In [22]: from prody import *
    ...: from pylab import *
    ...: ion()
    ...: pdbids = ['1AO6','1BJ5','1BKE','1BM0','1E78','1E7A','1E7B','1E7C','1E7E','1E7F',
    ...:           '1E7G','1E7H','1E7I','1GNI','1GNJ','1H9Z','1HA2','1HK1','1HK2','1HK3']
    ...: structures = parsePDB(pdbids, subset='ca', compressed=False)
    ...: #1.2 Set reference chain
    ...: ref_structure = parsePDB('1ao6.pdb', subset='ca')
    ...: ref_selection = ref_structure.select('resnum 5 to 582')
    ...: ref_chain = ref_selection.getHierView().getChain('A')
    ...: repr(ref_chain)
    ...: #1.3 Prepare ensemble
    ...: ensemble = buildPDBEnsemble(structures, title='hsa X-ray', ref=ref_chain)
    ...: Ensemble
    ...: ensemble.iterpose()
    ...: writePDB('hsa_xray_ensemble.pdb', ensemble)
    ...: #PCA 
    ...: pca = PCA('hsa xray')
    ...: pca.buildCovariance(ensemble)
    ...: pca.calcModes()
jamesmkrieger commented 1 year ago

To reduce the risk of mistakes and to avoid having the reference structure included in the ensemble twice, you could also use the reference structure that has already been parsed rather than parsing it again.

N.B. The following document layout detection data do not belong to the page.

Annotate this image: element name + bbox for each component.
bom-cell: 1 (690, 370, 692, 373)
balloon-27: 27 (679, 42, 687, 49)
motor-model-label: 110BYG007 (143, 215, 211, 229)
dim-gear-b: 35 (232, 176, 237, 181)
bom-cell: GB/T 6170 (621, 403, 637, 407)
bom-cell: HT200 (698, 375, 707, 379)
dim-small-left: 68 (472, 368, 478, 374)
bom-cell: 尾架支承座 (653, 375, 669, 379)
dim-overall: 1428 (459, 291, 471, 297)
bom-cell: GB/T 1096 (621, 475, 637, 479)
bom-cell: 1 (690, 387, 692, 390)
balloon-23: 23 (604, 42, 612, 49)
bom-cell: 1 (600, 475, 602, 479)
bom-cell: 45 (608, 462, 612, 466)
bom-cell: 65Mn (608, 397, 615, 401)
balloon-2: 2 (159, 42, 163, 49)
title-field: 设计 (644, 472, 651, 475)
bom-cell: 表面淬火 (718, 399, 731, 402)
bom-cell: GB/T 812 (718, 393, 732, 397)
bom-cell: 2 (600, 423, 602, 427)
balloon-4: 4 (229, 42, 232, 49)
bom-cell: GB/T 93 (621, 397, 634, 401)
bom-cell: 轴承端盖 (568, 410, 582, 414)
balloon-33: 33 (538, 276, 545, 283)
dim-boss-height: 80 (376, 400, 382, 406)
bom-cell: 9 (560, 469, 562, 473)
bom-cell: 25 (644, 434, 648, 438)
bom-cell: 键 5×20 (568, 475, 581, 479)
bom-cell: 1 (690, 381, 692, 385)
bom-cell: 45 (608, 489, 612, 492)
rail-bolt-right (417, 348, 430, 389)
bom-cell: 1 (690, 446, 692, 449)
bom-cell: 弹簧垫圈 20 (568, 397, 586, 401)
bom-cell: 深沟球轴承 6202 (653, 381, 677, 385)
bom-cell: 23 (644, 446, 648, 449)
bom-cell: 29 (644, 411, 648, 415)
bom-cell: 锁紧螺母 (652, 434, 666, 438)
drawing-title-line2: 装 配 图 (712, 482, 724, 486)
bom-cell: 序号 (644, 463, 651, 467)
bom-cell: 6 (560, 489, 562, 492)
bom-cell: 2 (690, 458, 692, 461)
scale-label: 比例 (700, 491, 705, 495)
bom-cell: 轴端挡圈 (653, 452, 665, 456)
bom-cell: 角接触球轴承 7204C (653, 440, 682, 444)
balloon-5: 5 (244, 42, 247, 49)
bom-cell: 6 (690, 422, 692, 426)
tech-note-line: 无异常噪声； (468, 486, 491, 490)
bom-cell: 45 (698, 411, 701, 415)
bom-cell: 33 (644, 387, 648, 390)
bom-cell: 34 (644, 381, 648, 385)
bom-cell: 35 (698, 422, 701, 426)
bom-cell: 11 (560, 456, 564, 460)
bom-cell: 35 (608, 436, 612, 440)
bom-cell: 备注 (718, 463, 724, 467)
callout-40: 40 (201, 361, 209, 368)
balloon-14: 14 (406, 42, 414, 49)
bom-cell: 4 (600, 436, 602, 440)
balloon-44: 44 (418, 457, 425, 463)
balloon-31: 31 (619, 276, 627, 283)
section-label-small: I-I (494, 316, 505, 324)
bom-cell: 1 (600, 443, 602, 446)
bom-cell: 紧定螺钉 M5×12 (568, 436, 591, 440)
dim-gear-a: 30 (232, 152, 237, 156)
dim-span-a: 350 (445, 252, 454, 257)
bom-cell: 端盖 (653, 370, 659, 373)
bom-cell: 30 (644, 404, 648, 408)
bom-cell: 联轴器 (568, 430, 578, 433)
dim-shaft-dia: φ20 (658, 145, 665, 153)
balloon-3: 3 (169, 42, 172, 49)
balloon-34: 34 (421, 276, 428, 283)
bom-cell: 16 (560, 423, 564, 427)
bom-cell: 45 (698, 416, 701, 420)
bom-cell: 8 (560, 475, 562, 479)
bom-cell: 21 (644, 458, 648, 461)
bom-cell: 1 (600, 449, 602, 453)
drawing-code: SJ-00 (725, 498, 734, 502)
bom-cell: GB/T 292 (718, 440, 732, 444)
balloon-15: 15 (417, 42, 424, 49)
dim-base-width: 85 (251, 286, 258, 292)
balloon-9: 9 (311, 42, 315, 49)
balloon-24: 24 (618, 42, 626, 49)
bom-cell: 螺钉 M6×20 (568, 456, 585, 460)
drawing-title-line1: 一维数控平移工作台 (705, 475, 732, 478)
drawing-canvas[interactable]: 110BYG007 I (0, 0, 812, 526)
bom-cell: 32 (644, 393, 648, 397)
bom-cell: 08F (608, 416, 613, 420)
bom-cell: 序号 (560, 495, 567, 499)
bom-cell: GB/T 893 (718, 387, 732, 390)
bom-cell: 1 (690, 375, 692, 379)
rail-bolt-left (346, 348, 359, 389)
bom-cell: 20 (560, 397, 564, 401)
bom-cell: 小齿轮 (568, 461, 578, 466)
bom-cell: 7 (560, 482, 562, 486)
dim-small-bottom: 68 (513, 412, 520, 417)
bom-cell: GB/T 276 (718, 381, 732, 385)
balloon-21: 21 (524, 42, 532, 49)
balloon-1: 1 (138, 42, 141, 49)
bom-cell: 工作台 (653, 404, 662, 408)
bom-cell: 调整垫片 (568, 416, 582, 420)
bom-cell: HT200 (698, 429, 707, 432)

You can also use a .copy() on the ref_chain to not include a selection for the reference because that can make problems with using setAtoms() later.

In [39]: from prody import *
    ...: from pylab import *
    ...: ion()
    ...: pdbids = ['1AO6','1BJ5','1BKE','1BM0','1E78','1E7A','1E7B','1E7C','1E7E','1E7F',
    ...:           '1E7G','1E7H','1E7I','1GNI','1GNJ','1H9Z','1HA2','1HK1','1HK2','1HK3']
    ...: structures = parsePDB(pdbids, subset='ca', compressed=False)
    ...: #1.2 Set reference chain
    ...: ref_structure = structures[0]
    ...: ref_selection = ref_structure.select('resnum 5 to 582')
    ...: ref_chain = ref_selection.getHierView().getChain('A').copy()
    ...: repr(ref_chain)
    ...: #1.3 Prepare ensemble
    ...: ensemble = buildPDBEnsemble(structures, title='hsa X-ray', ref=ref_chain)
    ...: Ensemble
    ...: ensemble.iterpose()
    ...: writePDB('hsa_xray_ensemble.pdb', ensemble)
    ...: #PCA 
    ...: pca = PCA('hsa xray')
    ...: pca.buildCovariance(ensemble)
    ...: pca.calcModes()
jamesmkrieger commented 1 year ago

I'd say this issue is solved then too. Please feel free to reopen if you disagree and/or need more help.